TRADITION AT THE CROSSROADS: PART 2:   MUCH IS OFTEN made of the purity of traditional music, and yet, in reality, it has tasted…

TRADITION AT THE CROSSROADS: PART 2:  MUCH IS OFTEN made of the purity of traditional music, and yet, in reality, it has tasted all manner of influences on its travels north, south, east and west of this island. It bears witness to its kinship with Appalachian music, and has influenced everyone from the Everly Brothers to Dylan and Johnny Cash, and yet, on home turf, traditional music leans towards the conservative, where the familiar may be in danger of breeding contempt - not only among some of its most talented practitioners but among a listening public alienated by what it perceives to be repetitious and anodyne.

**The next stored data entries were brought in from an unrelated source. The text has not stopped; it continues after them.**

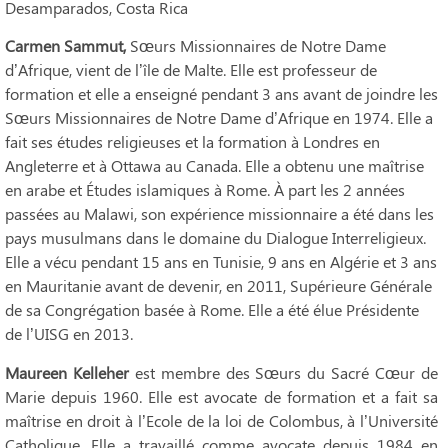
Desamparados, Costa Rica
Carmen Sammut,
Sœurs Missionnaires de Notre Dame
d’Afrique, vient de l’île de Malte. Elle est professeur de
formation et elle a enseigné pendant 3 ans avant de joindre les
Sœurs Missionnaires de Notre Dame d’Afrique en 1974. Elle a
fait ses études religieuses et la formation à Londres en
Angleterre et à Ottawa au Canada. Elle a obtenu une maîtrise
en arabe et Études islamiques à Rome. À part les 2 années
passées au Malawi, son expérience missionnaire a été dans les
pays musulmans dans le domaine du Dialogue Interreligieux.
Elle a vécu pendant 15 ans en Tunisie, 9 ans en Algérie et 3 ans
en Mauritanie avant de devenir, en 2011, Supérieure Générale
de sa Congrégation basée à Rome. Elle a été élue Présidente
de l’UISG en 2013.
Maureen Kelleher
est membre des Sœurs du Sacré Cœur de
Marie depuis 1960. Elle est avocate de formation et a fait sa
maîtrise en droit à l’Ecole de la loi de Colombus, à l’Université
Catholique. Elle a travaillé comme avocate depuis 1984 en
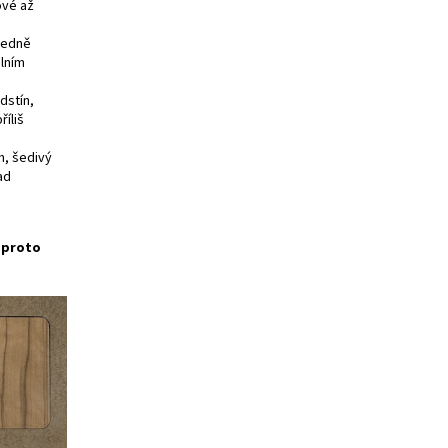
ové až
tředně
álním
dstín,
říliš
h, šedivý
ad
e proto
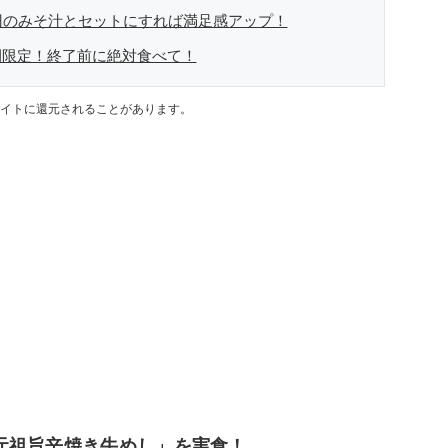
円のみそ汁とセットにすれば満足感アップ！
間限定！終了前に絶対食べて！
イトに還元されることがあります。
元祖旨辛焼き牛めし」を実食！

Could this be the fault of our music education system's failure to dig beyond the surface of the music perhaps? Caoimhín Ó Raghallaigh, Dublin fiddler and piper, suspects that this may be so.

"There seems to be this idea of sticking by the rules," he says. "It's as if there's an accepted code of practice. If you look at the teaching of maths, the first thing you learn is the numbers, one to 10. Then you hammer that on the head, and you say you have to forget all that because there's this thing called a decimal point. If you look at the whole of mathematical education, you're asked to continually reassess your position with regard to your perception of the whole scheme of things. You're continually renewing your perception of things really.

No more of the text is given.